A fase do escravismo tardio caracteriza-se pelo “cruzamento rápido e acentuado de relações sobre uma base escravista”. No processo de modernização dependente, os senhores de escravo conservaram seus privilégios e interesses, mantiveram a posse da terra e descartaram-se da mão-de-obra escrava, onerosa e desqualificada. Já os negros, na passagem do trabalho escravo para o trabalho livre, foram impedidos de qualquer acesso ao processo produtivo, mesmo como força secundária. Pela Lei da Terra, por exemplo, de 1850, o Estado abria-mão de seu direito de doar e colocava as terras no mercado para a venda. Visava com isso a impossibilitar uma lei abolicionista radical que incluísse doação de terras aos libertos, mas permitia que os imigrantes se tornassem pequenos proprietários.
Na Guerra do Paraguai, as elites brancas viram a oportunidade de se livrar da “escória escrava” e mandaram os negros para a linha de frente da batalha, onde, segundo estimativas, morreram de 80 a 100 mil negros.
No plano ideológico e político, a classe dominante desenvolveu a ideologia do racismo para justificar a exclusão do negro do novo processo produtivo e o branqueamento da mão-de-obra livre, com a incorporação dos imigrantes.
Na segunda parte do livro o autor analisa a dinâmica interétnica no desenrolar da história da sociedade brasileira; de que forma as culturas africanas dominadas foram reelaboradas como uma cultura afro-brasileira; como a identidade étnica do brasileiro não-branco e do negro busca se firmar; e como o negro foi obrigado a disputar sua sobrevivência social, cultural e biológica numa sociedade racista, que procura mantê-lo imobilizado nas camadas mais oprimidas.
Na conclusão, Clóvis apresenta pontos de vista instigantes pelo seu significado político e mobilizador.
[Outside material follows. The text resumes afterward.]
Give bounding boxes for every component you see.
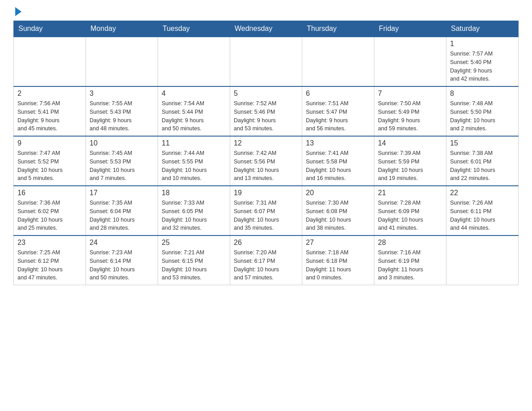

Demonstra que o preconceito racial faz com que o negro, além de explorado pelo sistema capitalista, seja discriminado pela elite e por grandes camadas da população branca pobre, também explorada, impregnada pela ideologia do racismo; e que esse quadro se agrava sob o capitalismo dependente, que aguça a competição, nas sociedades em que um dos elementos selecionadores é a cor da pele. Mas só uma política globalizadora do problema do negro, que o integre à solução dos problemas da classe operária e dos marginalizados, é capaz de orientar a luta por uma sociedade realmente democrática nas relações de produção.